Since announcing last month that its Windows 7 Starter edition would have severe limitations, Microsoft executives have changed their minds, promising to remove crucial application limits.
Most notably, Windows 7 Starter — designed for netbooks and other low-powered devices — originally would have limited only three programs to run at a single time, with consumers forced to pay for an upgrade if they want to use the OS normally.
"There of course will also be Windows 7 Starter edition, but based on the feedback we’ve received from partners and customers asking us to enable a richer small notebook PC experience with Windows 7 Starter, we’ve decided to make some changes compared to previous Starter editions," Microsoft’s Paul Thurrott said in a Windows 7 Team Blog. "For the first time, we will be making Windows 7 Starter available worldwide on small notebook PCs. We are also going to enable Windows 7 Starter customers the ability to run as many applications simultaneously as they would like, instead of being constricted to the 3 application limit that the previous Starter editions included."

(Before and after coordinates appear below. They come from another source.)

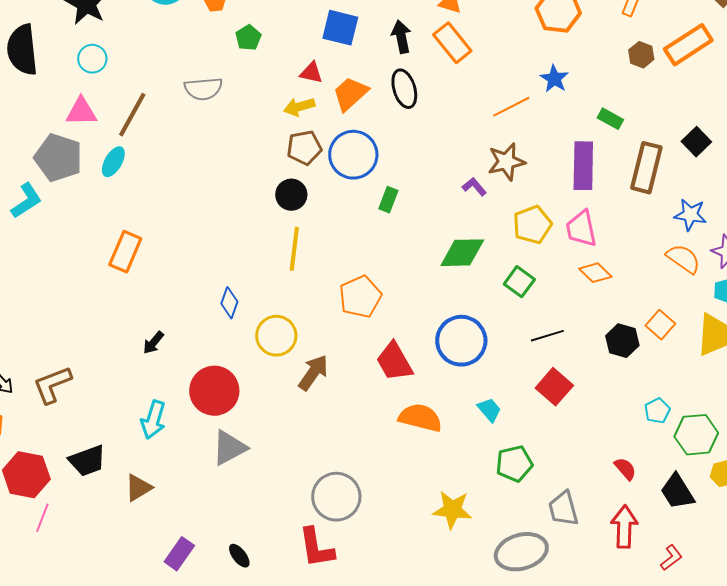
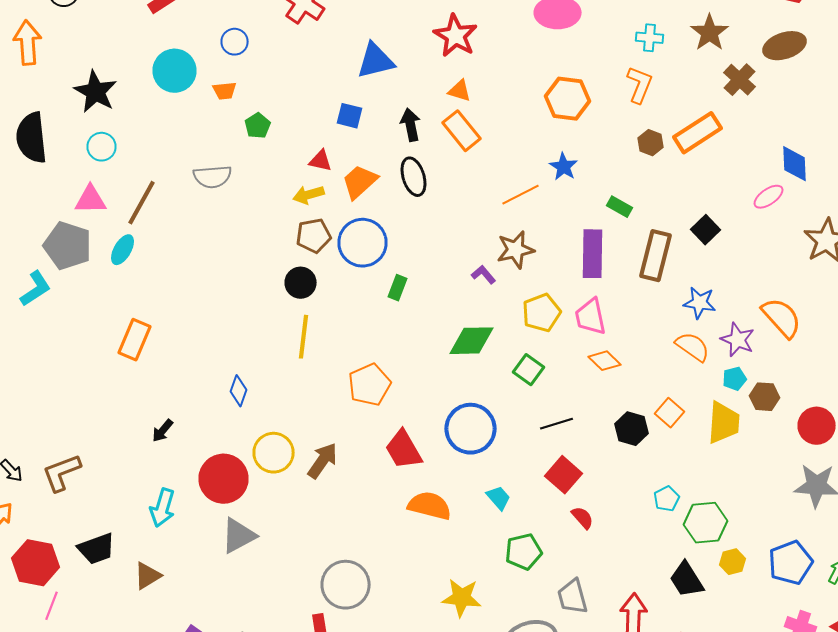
blue square: (340, 28) -> (350, 116), size x0.7
yellow circle: (276, 336) -> (274, 453), moved
red semicircle: (625, 469) -> (582, 518), moved

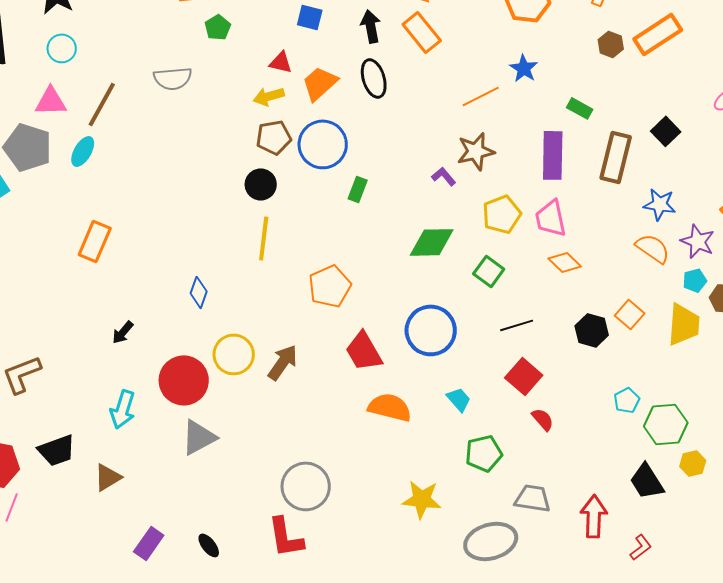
gray trapezoid: (572, 597) -> (533, 498), turned 114

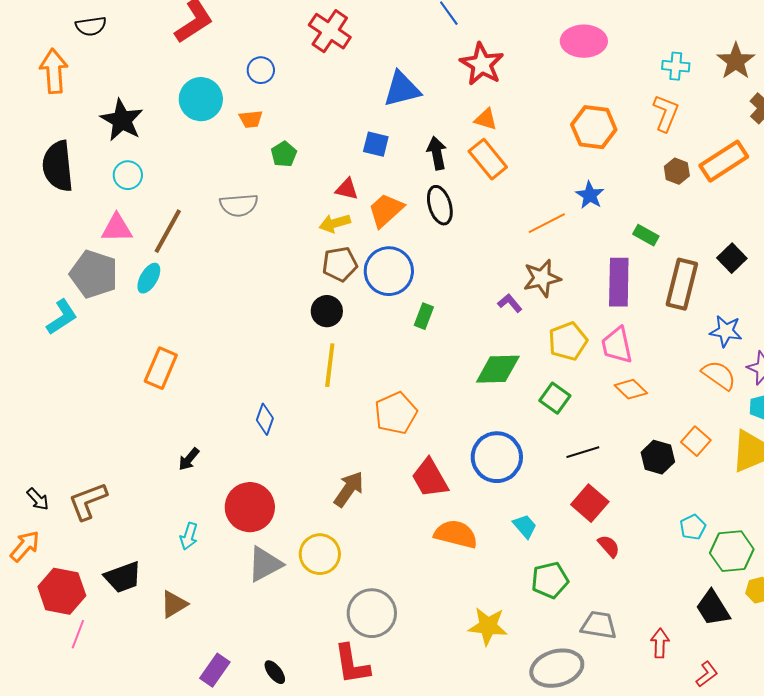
yellow circle: (234, 354) -> (320, 554), moved
cyan arrow: (123, 409) -> (189, 536), size x0.7
red arrow: (594, 516) -> (660, 643), size x0.7

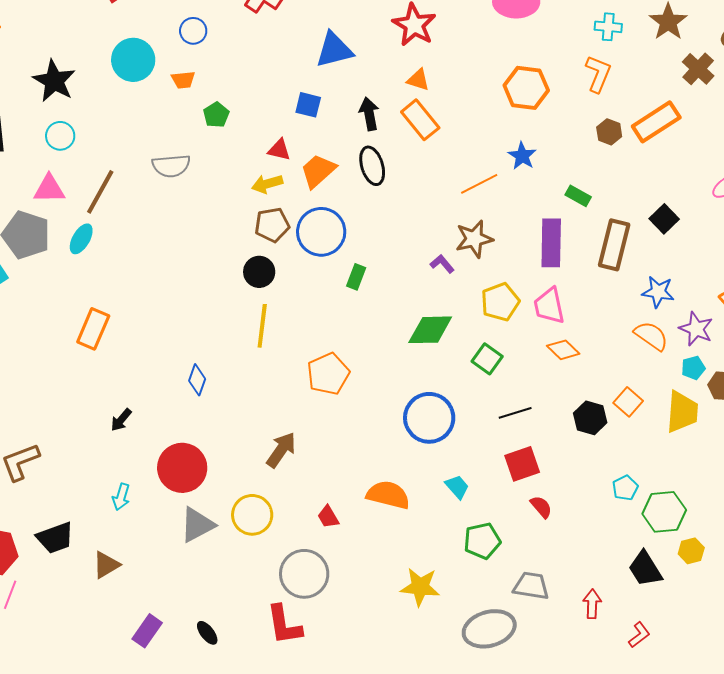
red trapezoid: (430, 478) -> (328, 517), moved, size x0.6
red square: (590, 503) -> (522, 464), turned 30

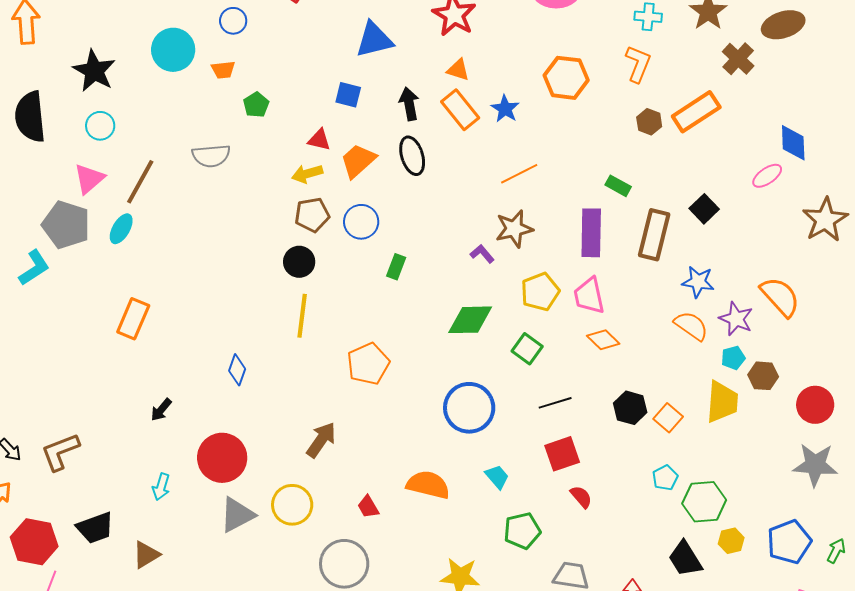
blue star: (522, 156) -> (505, 109), moved
pink triangle: (49, 189) -> (89, 179), turned -40
blue circle: (321, 232) -> (361, 222), size x0.7
orange square: (628, 402) -> (668, 418), moved

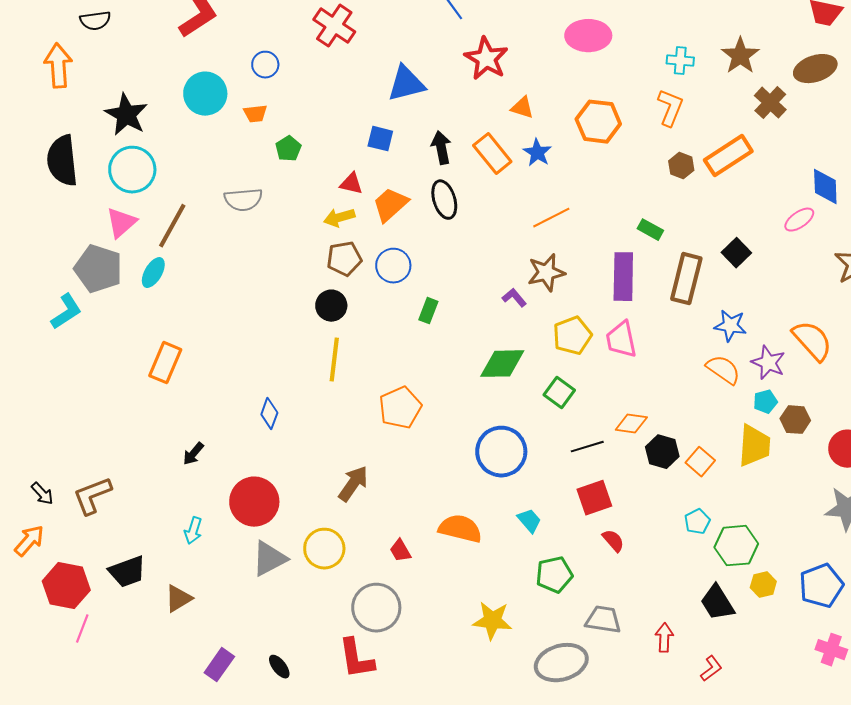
orange triangle: (458, 70) -> (522, 108), moved
cyan circle: (100, 126) -> (132, 170), size x1.6
orange diamond: (603, 340) -> (631, 424), moved, turned -36

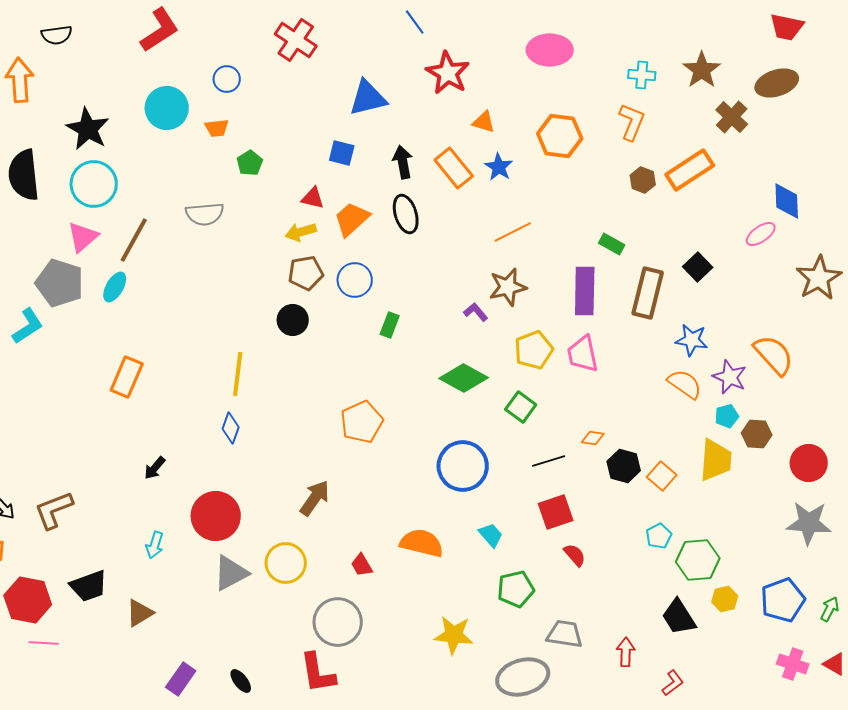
yellow line: (334, 360) -> (238, 374), moved
green diamond: (502, 364) -> (464, 378), turned 30
orange diamond: (631, 424) -> (593, 438), size x0.7
pink line: (82, 629) -> (44, 643), turned 72

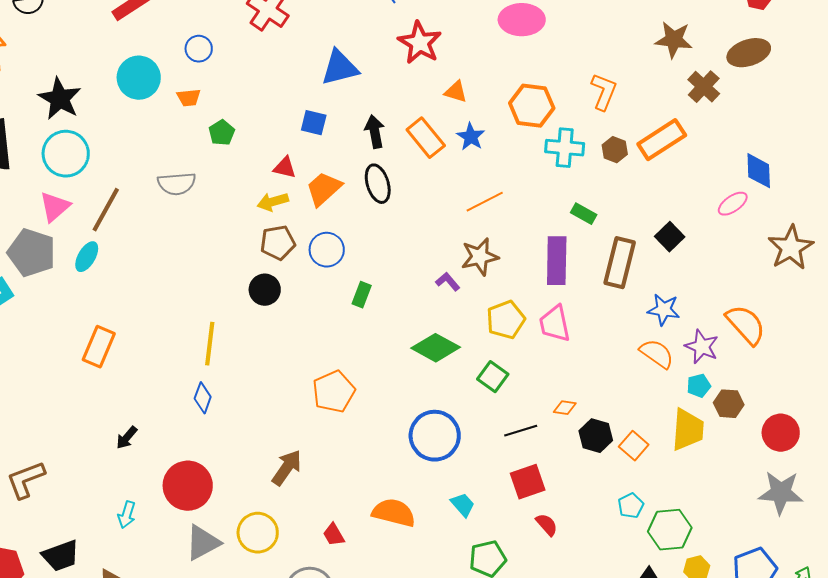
brown star: (702, 70) -> (674, 40), turned -30
cyan cross: (642, 75) -> (565, 148), moved, size x1.4

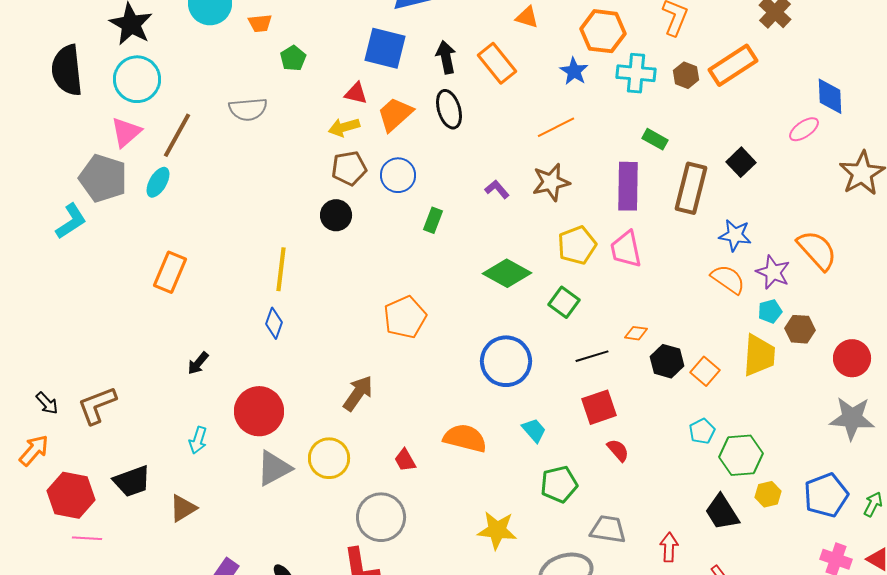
blue square: (314, 123) -> (385, 48), size x1.6
blue star: (471, 137) -> (574, 71), moved
purple L-shape: (448, 282) -> (497, 189), moved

I was unsure why Microsoft would potentially shoot themselves in the foot among netbook shoppers, and am glad the company is reversing the original decision. If you were on the market for a new netbook and could purchase one that didn’t have an application limit, would you now consider purchasing a Windows 7-powered device?
Microsoft has struggled with the netbook sector, as the company’s XP OS has been extremely popular, though revenue isn’t nearly as high as it’d be if Vista was being offered. Early reviews indicate Windows 7 could put Microsoft back on track, and its success on netbooks will be crucial, analysts believe.